V. Jurisprudence relative à la Loi électorale du Canada

[35] Nous nous devons de commencer par l’examen de l’arrêt de la Cour suprême du Canada intitulé Opitz c. Wrzesnewskyj, 2012 CSC 55. Même s’il s’agit, dans l’arrêt Opitz, de la contestation d’une élection selon les dispositions de la Loi électorale du Canada, L.C. 2000, ch. 9 (LEC), la formulation de cette loi ressemble à celle des textes qui s’appliquent en l’espèce. En d’autres termes, l’alinéa 524(1)b) de la LEC dispose qu’un électeur ou un candidat peut contester une élection pour l’un des motifs suivants : « irrégularité, fraude, manœuvre frauduleuse ou acte illégal ayant influé sur le résultat de l’élection ».

[36] Il convient de mentionner que la contestation de l’élection dans l’arrêt Opitz reposait sur des erreurs administratives.

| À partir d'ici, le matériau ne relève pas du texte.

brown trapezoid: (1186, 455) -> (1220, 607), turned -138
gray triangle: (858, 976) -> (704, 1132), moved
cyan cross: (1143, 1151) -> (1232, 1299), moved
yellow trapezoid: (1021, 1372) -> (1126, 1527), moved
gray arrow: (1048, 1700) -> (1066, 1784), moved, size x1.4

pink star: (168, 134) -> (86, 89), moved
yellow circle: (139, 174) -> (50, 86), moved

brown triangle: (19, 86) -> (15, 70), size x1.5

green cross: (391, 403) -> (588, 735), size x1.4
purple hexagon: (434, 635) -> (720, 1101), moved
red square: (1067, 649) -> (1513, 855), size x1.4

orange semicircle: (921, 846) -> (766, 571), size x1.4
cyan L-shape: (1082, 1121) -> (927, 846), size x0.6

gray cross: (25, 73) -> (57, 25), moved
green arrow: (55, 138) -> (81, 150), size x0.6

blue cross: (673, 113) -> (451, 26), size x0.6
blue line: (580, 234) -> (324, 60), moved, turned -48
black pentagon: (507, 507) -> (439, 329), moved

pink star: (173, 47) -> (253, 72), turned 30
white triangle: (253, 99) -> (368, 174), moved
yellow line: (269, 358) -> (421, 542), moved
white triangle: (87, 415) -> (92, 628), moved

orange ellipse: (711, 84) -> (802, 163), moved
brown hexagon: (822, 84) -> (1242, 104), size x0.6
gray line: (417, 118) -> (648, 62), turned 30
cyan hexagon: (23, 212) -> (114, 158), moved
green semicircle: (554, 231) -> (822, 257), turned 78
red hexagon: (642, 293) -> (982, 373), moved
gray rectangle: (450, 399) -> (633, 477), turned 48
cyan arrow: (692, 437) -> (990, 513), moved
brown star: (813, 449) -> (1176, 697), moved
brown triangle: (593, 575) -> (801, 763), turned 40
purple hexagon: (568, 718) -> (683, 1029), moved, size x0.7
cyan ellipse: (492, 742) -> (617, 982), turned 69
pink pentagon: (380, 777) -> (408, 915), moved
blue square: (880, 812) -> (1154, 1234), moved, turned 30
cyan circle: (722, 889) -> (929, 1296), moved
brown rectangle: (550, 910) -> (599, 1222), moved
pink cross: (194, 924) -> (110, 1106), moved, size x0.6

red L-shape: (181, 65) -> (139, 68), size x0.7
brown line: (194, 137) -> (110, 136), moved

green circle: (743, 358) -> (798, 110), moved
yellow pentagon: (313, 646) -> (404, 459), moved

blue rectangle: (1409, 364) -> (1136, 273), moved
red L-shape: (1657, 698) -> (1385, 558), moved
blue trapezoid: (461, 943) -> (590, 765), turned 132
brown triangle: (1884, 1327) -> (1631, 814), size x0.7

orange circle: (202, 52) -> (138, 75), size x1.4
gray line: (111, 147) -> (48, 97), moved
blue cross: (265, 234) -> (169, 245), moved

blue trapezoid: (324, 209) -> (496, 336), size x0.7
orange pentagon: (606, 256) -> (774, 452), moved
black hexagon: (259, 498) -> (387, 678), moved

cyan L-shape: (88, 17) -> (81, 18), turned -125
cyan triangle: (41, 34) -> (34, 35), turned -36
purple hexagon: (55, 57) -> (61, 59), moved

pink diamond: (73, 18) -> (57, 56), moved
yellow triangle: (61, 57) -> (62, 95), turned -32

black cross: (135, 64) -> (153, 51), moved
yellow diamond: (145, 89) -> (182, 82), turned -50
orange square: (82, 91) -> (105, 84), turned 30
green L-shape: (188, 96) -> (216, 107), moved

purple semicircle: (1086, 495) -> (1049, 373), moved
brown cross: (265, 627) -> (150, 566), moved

Il n’y avait aucune allégation de fraude, de manœuvre frauduleuse ou d’acte illégal ni de méfait commis par un candidat ou un parti politique, et il faut comprendre les commentaires de la Cour suprême dans cette optique.

[37] La Cour suprême a affirmé dans l’arrêt Opitz qu’un tribunal compétent peut annuler l’élection lorsque des irrégularités, de la fraude, des manœuvres frauduleuses ou des actes illégaux ont influé sur le résultat de l’élection. Dans cette situation, le tribunal doit décider si l’élection qui a été tenue a été compromise à un point tel que son annulation est justifiée : au para. 22.

[38] Pour déterminer s’il y a lieu de prononcer l’annulation d’une élection, il faut tenir compte, selon la Cour suprême, « d’une considération importante, soit celle de savoir si le nombre de votes contestés est suffisant pour jeter un doute sur l’identité du véritable vainqueur de l’élection ou si les irrégularités sont telles qu’elles mettent en question l’intégrité du processus électoral »: voir Opitz, au para. 23 [Non souligné dans l’original].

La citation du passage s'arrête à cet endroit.